The most common genetic cause of A1AT deficiency is mutations in the SERPINA1 gene, which result in a degraded or non-functional protein entering the circulation, or in an insufficient protein amount. PI-M variations are not associated with A1AT deficiency. The two most common mutations causing this pathology are PI-S and PI-Z.
Several variants (alleles) of the disease-causing gene are possible; the M allele does not cause A1AT deficiency because it is responsible for normal protein production. Usually, people have two copies of this M allele (MM). There may also be other variations of the SERPINA1 gene. For example, the S allele produces an average quantity of this protein, while the Z allele produces very low levels. If an individual has two copies of the Z allele (ZZ) in every cell, they are more likely to have an A1AT deficiency. Those with the SZ or MZ allele combination have a significantly increased risk of developing a disease caused by A1AT deficiency. If the combination of alleles is MS, SS, or MM, the amount of protein is usually optimal or sufficient.

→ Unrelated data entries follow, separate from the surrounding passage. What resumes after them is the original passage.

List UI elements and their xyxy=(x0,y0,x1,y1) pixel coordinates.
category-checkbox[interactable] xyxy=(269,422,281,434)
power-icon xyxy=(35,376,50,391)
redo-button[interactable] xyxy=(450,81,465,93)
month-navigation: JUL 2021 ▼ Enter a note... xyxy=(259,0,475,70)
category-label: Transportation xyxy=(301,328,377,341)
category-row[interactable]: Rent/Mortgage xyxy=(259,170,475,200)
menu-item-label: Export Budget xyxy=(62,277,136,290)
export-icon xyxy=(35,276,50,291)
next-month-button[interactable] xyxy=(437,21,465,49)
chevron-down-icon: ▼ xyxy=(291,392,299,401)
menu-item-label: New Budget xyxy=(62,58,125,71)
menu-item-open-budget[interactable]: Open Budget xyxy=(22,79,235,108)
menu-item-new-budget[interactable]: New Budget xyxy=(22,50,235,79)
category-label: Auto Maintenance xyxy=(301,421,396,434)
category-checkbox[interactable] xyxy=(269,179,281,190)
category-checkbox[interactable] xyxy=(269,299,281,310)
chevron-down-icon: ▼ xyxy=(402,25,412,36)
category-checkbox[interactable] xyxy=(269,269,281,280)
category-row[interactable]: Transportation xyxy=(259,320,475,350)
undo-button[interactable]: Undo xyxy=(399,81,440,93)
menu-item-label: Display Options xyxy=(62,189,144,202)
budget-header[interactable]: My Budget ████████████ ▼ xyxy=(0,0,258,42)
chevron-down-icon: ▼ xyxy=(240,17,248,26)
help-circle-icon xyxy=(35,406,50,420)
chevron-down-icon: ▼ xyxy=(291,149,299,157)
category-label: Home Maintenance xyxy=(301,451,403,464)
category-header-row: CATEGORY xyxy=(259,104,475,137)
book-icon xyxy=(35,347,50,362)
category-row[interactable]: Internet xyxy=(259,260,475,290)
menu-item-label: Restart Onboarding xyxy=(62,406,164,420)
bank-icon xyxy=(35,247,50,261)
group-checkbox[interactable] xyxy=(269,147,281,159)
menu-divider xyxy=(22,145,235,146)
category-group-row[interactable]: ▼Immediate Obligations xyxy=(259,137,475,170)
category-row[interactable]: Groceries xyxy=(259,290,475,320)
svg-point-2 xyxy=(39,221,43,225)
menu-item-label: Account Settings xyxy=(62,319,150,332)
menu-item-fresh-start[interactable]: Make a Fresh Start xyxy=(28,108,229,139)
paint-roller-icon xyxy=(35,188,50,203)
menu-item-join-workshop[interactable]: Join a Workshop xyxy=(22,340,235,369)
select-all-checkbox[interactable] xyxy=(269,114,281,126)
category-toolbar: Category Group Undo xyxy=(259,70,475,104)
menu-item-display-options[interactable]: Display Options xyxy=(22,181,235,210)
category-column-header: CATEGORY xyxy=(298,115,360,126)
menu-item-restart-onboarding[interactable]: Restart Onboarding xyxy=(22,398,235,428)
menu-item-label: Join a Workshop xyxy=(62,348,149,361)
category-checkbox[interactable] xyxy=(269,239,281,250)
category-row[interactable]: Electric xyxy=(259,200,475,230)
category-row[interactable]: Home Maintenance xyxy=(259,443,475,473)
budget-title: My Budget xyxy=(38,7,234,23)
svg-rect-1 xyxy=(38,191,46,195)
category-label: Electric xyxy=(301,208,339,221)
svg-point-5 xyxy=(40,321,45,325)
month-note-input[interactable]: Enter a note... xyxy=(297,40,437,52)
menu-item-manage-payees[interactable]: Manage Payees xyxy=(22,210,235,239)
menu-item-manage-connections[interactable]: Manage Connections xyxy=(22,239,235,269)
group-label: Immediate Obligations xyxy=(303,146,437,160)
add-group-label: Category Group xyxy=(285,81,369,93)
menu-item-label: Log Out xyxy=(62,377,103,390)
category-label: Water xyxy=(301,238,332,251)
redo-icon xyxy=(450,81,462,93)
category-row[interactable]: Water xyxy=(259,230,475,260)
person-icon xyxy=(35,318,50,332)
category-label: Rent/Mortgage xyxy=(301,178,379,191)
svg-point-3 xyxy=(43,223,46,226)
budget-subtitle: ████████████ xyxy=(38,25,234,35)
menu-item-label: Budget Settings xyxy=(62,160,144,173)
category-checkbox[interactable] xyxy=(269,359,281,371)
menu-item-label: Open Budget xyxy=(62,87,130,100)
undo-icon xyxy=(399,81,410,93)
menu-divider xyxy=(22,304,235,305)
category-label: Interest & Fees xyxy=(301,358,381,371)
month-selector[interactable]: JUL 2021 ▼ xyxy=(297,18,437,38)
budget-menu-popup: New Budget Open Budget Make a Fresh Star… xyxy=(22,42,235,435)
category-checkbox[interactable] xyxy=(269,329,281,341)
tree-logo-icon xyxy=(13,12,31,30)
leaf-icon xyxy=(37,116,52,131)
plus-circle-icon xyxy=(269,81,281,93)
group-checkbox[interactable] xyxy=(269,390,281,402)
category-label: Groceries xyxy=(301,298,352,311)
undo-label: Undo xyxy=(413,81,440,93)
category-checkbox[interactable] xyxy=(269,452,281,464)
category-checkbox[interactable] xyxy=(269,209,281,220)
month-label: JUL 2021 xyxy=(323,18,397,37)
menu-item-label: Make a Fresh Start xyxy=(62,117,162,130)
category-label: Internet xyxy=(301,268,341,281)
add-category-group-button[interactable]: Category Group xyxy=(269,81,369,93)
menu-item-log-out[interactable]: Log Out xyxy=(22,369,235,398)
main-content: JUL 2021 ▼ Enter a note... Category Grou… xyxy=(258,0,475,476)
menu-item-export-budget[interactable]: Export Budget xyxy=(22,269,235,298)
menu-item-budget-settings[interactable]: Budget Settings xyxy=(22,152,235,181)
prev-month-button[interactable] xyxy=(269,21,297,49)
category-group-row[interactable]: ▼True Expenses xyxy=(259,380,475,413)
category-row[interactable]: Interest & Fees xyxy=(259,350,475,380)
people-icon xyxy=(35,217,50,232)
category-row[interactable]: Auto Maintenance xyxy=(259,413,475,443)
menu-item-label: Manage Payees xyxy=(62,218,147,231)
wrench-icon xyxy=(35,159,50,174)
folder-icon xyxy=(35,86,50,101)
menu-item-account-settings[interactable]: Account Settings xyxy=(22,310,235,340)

Frequency: about 1:3000–1:5000
Type of heredity: autosomal codominant
Purpose of testing: Identify the two most common mutations in the SERPINA1 gene (PI-S and PI-Z) as well as the presence of other clinically relevant mutations in the genome in patients with clinically reasonable suspicion of A1AT deficiency.
For whom is this test recommended?
The test is recommended for those with serologically reduced A1AT levels, to determine the status of mutations.
- WHO recommends serological testing of all individuals with chronic obstructive pulmonary disease (COPD), as well as adults and adolescents with asthma.
- If there are clinical signs of A1AT deficiency: emphysema in the 3rd or 4th decade, emphysema in a non-smoker, family history of emphysema, lower lung emphysema (X-ray), adult-onset asthma, frequent bronchitis.
- Serological testing is recommended for patients with chronic, recurrent respiratory symptoms (dyspnoea, cough, etc.).
If a reduced serum amount of A1AT is found, genetic testing is recommended.
Recommendations for PI-SZ and PI-ZZ genotype carriers:
Vaccinate against influenza and pneumococci to protect the lungs from further damage.
Seek immediate medical attention when developing symptoms of a cold because the treatment has to be rather aggressive.
Avoid smoking (both active and passive), corrosive gases, dust, pollution.
Have regular physical activities.
Undergo liver examinations.
If necessary, A1AT substitution intravenously.
Notes:
Other, very rare mutations in the SERPINA1 gene that cause A1AT deficiency are also possible; they cannot be detected by this test.
In very rare cases, a false negative result is possible due to the possibility of mutations at the site of oligonucleotide (PCR primer) binding.